がんと診断されたときや、治療方針の変更を提案されたときに、「本当にこの治療でよいのか」「ほかに検討できる治療はないのか」と迷うことがあります。
セカンドオピニオンは、現在の主治医とは別の医師に、診断や治療方針について意見を聞くものです。現在の主治医を否定したり、すぐに転院したりすることが目的ではありません。
別の医師の意見を聞くことで、現在の病状や治療の目的、ほかに考えられる選択肢への理解が深まり、納得して治療方針を選びやすくなることがあります。
このページでは、がんのセカンドオピニオンを検討したいタイミング、相談前に準備するもの、相談先の選び方、主治医への伝え方、相談を受けた後の流れについて解説します。
※2026年7月時点の情報をもとに作成しています。セカンドオピニオンの費用、必要書類、相談方法は医療機関によって異なります。治療を急ぐ必要がある場合もあるため、セカンドオピニオンを受ける時期は現在の主治医にも確認してください。
セカンドオピニオンとは、現在の主治医から受けた診断や治療方針について、別の医師の意見を聞くことです。
現在の病院で行った検査結果や画像データ、これまでの治療経過などを相談先の医師に確認してもらい、診断や治療方針について意見を受けます。
セカンドオピニオンを利用する主な目的には、次のようなものがあります。
セカンドオピニオンを受けたからといって、必ず別の治療法が見つかるわけではありません。別の医師からも現在の主治医と同じ治療方針を勧められることもあります。
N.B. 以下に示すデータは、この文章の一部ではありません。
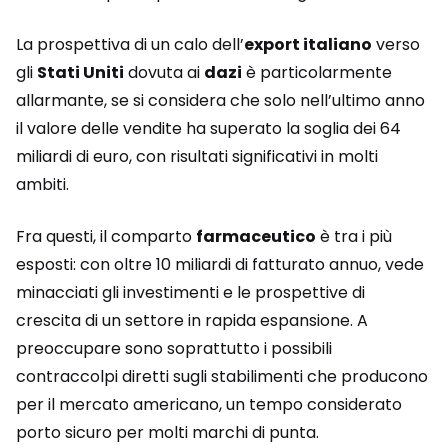
La prospettiva di un calo dell’
export italiano
verso
gli
Stati Uniti
dovuta ai
dazi
è particolarmente
allarmante, se si considera che solo nell’ultimo anno
il valore delle vendite ha superato la soglia dei 64
miliardi di euro, con risultati significativi in molti
ambiti.
Fra questi, il comparto
farmaceutico
è tra i più
esposti: con oltre 10 miliardi di fatturato annuo, vede
minacciati gli investimenti e le prospettive di
crescita di un settore in rapida espansione. A
preoccupare sono soprattutto i possibili
contraccolpi diretti sugli stabilimenti che producono
per il mercato americano, un tempo considerato
porto sicuro per molti marchi di punta.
その場合でも、複数の医師から同じ意見を聞くことで、現在の治療への理解や納得が深まることがあります。
セカンドオピニオンは、現在の主治医や病院への不信を示すものではありません。
診断や治療方針について理解を深め、患者さん本人が納得して治療を選ぶために利用するものです。
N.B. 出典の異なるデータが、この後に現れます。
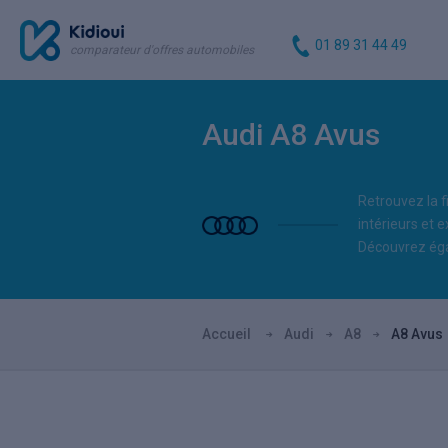
01 89 31 44 49
comparateur d'offres automobiles
Audi A8 Avus
Retrouvez la f
intérieurs et e
Découvrez éga
Accueil
Audi
A8
A8 Avus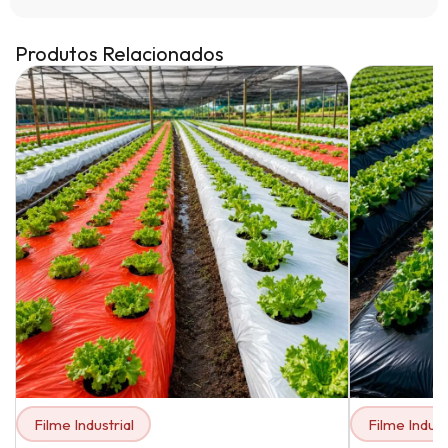
Produtos Relacionados
Filme Industrial
Filme Indust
セカンドオピニオンを受ける際は、現在の主治医に診療情報提供書や画像データなどを準備してもらいます。相談後は、受けた意見を現在の主治医へ伝え、今後の治療方針を話し合うことが基本となります。
セカンドオピニオンを受けた後も、現在の病院で治療を継続する場合があります。
セカンドオピニオンは、原則として診断や治療方針について意見を聞くための相談です。
相談の場で新たな検査、薬の処方、治療などは行わないことが一般的です。
セカンドオピニオンを受けた医療機関で治療を希望する場合は、改めて初診や転院の手続きが必要になります。
また、希望すれば必ず転院できるわけではありません。相談先の医師が診察や検査を行い、治療の適応、病床の状況、現在の全身状態などをもとに受け入れを判断します。
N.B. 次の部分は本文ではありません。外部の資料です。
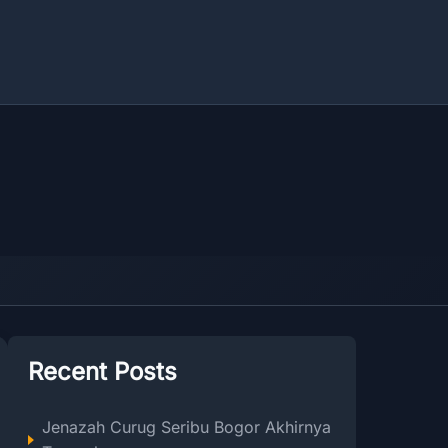
Recent Posts
Jenazah Curug Seribu Bogor Akhirnya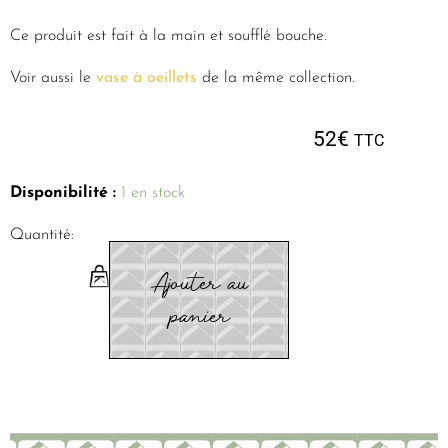
Ce produit est fait à la main et soufflé bouche.
Voir aussi le
vase à oeillets
de la même collection.
52
€
TTC
Disponibilité :
1 en stock
Quantité:
Ajouter au
panier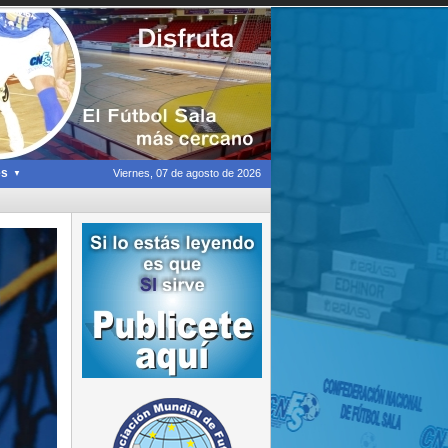
es
Viernes, 07 de agosto de 2026
▼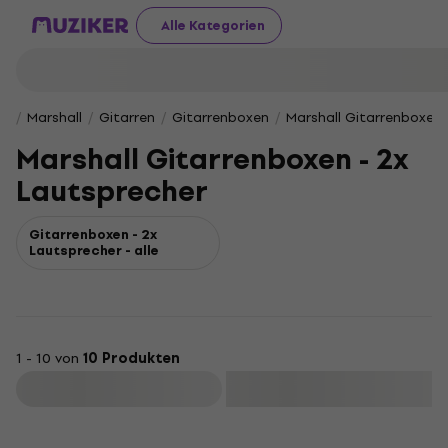
Alle Kategorien
Marshall
Gitarren
Gitarrenboxen
Marshall Gitarrenboxen 
Marshall Gitarrenboxen - 2x
Lautsprecher
Gitarrenboxen - 2x
Lautsprecher - alle
1 - 10 von
10 Produkten
Filtern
別の病院へ相談する方法には、セカンドオピニオン、転院・初診、特定の治療に関する相談などがあります。
申し込む方法によって目的や対応内容が異なるため、予約前に確認しましょう。
| 相談方法 | 主な目的 | 検査・治療 | その後の流れ |
|---|---|---|---|
| セカンドオピニオン | 現在の診断や治療方針について別の意見を聞く | 原則として行わない | 意見を現在の主治医へ持ち帰る |
| 転院・初診 | 新しい病院で診察や治療を受ける | 必要に応じて行う | 治療の適応や受け入れ状況をもとに検討する |
| 特定の治療相談 | 放射線治療などを受けられる可能性を確認する | 相談後に診察や検査を行う場合がある | 治療の適応があれば手続きを進める |
現在の治療方針について別の意見を聞きたい場合は、セカンドオピニオンが候補になります。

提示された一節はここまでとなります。